What’s interesting here is that people who were viewed as rejects by the religious leaders were very happy listening to what Jesus had to say (verse 1). Which isn’t surprising, because he willingly welcomed them to chat with him and eat together (verse 2). He valued their company, no matter what their profession, or their weaknesses, or their odd ideas.
And it was that approach he took with people that made them like him, trust him, and figure that such a nice man must have a nice brain with good things to say too. So they willingly sat with him to hear him out.
That obviously wasn’t the approach the Pharisees and teachers had taken, though, because people were sitting and eating with Jesus, and not with them. Which is probably for the good, because the Pharisees’ reason for living and the reason for their religion was a real turn off, because they weren’t concerned for people at all. And this is what Jesus is exposing here. Jesus uses the deep desire of a shepherd to recover a lost sheep – and the frantic search by a woman for a lost coin and wanting friends and family to share their joy at finding what they’d lost – to show what the Pharisees were totally lacking in their lives. They simply wanted people converted to their religious ideals, and gaining power and money in the process.
And when people didn’t fit in with their ideals they either tried to force them to comply, or they isolated and marginalized them. They weren’t the least bit interested in trying to help people feel valued or worth even talking to. It was a horribly arrogant approach to people, and it was unsettling too, because if you wandered off like a wayward sheep and got into trouble the Pharisees wouldn’t come looking for you, because they didn’t care.

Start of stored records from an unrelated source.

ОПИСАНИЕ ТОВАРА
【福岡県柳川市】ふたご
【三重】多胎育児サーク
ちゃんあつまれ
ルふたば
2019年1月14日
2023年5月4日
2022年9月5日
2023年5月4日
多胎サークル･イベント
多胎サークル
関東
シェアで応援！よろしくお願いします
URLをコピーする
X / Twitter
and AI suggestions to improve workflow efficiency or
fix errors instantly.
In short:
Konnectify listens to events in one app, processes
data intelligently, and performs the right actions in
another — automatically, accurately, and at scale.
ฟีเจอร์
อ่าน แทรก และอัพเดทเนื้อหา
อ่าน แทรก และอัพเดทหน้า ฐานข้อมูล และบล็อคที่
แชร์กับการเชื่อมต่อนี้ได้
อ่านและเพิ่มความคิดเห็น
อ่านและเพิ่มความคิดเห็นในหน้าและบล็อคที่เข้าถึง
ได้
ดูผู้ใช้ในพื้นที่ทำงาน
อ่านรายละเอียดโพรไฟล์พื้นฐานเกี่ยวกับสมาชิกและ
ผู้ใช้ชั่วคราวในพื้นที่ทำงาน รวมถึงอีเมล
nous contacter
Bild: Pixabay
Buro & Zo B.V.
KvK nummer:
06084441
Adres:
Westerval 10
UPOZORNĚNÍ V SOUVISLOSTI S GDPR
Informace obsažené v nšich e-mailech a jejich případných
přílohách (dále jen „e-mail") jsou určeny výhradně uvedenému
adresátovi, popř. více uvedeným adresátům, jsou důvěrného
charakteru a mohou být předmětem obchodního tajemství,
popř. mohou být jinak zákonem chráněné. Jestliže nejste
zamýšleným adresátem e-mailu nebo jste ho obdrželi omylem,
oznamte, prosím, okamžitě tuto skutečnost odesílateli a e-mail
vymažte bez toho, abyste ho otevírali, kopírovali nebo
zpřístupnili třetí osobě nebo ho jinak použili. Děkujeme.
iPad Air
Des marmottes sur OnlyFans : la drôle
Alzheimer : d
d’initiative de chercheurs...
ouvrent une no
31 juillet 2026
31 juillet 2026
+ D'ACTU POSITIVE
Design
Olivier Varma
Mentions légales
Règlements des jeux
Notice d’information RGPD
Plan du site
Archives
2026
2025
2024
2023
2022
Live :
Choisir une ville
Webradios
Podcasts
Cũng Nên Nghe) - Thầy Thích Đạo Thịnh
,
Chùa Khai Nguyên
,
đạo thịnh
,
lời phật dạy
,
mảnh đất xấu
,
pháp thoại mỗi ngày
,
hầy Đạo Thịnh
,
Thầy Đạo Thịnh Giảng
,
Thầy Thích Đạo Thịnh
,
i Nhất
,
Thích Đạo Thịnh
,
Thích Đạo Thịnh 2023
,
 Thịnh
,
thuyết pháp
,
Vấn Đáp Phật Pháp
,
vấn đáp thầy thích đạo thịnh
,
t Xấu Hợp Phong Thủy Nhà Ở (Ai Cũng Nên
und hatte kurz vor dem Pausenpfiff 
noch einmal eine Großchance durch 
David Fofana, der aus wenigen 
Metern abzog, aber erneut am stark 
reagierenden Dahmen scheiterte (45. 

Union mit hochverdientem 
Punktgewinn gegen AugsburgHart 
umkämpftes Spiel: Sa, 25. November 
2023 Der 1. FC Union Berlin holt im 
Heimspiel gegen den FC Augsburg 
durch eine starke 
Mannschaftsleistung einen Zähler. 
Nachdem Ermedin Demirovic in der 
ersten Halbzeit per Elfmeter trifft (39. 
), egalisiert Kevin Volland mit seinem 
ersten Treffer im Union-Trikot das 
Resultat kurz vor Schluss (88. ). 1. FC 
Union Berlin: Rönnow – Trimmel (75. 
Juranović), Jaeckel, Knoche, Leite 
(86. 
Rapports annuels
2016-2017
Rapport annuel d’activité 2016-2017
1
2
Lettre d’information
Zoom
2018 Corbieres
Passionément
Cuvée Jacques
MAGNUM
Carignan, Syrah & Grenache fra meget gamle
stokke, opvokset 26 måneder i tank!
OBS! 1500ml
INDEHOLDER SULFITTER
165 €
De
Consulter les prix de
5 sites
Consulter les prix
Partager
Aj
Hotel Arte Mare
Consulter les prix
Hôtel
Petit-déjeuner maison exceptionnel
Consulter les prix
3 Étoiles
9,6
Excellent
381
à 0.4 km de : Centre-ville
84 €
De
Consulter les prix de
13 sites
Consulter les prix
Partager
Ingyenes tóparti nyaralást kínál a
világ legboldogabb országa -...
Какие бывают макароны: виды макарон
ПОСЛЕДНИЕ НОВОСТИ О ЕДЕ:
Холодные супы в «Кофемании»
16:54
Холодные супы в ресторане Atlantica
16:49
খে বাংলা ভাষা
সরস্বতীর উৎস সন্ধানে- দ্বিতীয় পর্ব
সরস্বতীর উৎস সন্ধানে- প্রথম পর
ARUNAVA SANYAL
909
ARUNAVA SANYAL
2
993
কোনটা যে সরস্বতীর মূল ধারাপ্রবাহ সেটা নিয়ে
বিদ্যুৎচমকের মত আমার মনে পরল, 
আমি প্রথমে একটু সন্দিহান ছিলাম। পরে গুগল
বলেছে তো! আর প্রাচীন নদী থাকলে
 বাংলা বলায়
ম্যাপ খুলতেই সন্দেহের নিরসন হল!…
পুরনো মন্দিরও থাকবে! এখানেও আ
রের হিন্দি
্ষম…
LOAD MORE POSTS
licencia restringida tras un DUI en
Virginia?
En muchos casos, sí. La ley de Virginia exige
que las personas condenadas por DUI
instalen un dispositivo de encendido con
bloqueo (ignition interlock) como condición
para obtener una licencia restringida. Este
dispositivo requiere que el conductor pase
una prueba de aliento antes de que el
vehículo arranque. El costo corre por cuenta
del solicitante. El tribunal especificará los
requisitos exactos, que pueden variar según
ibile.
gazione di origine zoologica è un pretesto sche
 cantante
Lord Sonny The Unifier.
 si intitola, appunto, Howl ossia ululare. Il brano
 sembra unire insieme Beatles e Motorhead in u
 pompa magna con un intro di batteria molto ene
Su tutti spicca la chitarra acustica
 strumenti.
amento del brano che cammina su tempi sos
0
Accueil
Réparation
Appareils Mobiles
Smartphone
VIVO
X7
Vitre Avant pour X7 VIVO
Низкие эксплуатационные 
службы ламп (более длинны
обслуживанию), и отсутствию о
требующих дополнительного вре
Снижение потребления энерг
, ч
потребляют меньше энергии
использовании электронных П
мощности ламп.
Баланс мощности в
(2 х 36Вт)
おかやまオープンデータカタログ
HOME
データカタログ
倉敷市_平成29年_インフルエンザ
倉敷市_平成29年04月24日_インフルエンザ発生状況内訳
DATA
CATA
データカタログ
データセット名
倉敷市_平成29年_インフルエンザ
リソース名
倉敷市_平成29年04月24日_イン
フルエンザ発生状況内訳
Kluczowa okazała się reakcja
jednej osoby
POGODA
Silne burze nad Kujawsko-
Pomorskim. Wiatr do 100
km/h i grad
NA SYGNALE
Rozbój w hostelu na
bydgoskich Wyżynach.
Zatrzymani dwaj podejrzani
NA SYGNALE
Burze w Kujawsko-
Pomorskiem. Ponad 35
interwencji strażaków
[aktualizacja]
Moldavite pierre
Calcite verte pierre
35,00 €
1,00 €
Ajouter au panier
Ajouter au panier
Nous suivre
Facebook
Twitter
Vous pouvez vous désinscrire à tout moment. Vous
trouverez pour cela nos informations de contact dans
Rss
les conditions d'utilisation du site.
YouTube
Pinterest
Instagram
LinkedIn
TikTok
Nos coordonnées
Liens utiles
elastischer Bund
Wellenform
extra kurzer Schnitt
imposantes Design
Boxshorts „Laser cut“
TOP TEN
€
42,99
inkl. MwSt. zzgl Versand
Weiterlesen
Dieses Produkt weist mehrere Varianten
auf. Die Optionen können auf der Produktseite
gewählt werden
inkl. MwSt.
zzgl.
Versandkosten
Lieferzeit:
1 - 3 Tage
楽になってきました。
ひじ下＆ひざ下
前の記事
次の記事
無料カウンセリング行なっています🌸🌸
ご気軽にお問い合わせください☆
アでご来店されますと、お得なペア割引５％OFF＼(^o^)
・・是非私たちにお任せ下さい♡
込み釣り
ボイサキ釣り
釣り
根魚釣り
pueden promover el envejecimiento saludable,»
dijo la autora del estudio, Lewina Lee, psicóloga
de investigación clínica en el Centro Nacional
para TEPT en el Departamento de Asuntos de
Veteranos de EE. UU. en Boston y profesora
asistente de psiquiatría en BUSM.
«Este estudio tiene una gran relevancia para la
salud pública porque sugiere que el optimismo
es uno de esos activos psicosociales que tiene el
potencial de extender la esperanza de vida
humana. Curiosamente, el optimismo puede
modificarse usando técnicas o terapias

So I have to wonder what my version of Christianity has done to me. Has it made me so disdainful of certain people that it won’t let me value them, or want to help them? If it has then what hope have I got of helping them repent of some obvious sin or weakness they have, or want to look into Christianity, or want to gather round to listen to what I have to say? But the Pharisees were so wrapped up in their religious ideals and how superior their religion made them feel, that they couldn’t see that.
So now we look at the state of the nation because of their attitude. It made hundreds of people follow Jesus wherever he went, and for a whole section of the nation to seek him out. Which meant that these people were turning to God, not through religion, take note, but through a man with God’s heart. And what a lovely picture of God’s heart it was, illustrated in Jesus’ stories of a shepherd dropping everything to go find a silly sheep that thought it knew better, and then happily carrying its exhausted body on his shoulders back to the comfort and protection of the flock. Or like the woman looking everywhere for that lost coin and wanting to share her utter joy with friends when she found it. This was so different to what religious people were like.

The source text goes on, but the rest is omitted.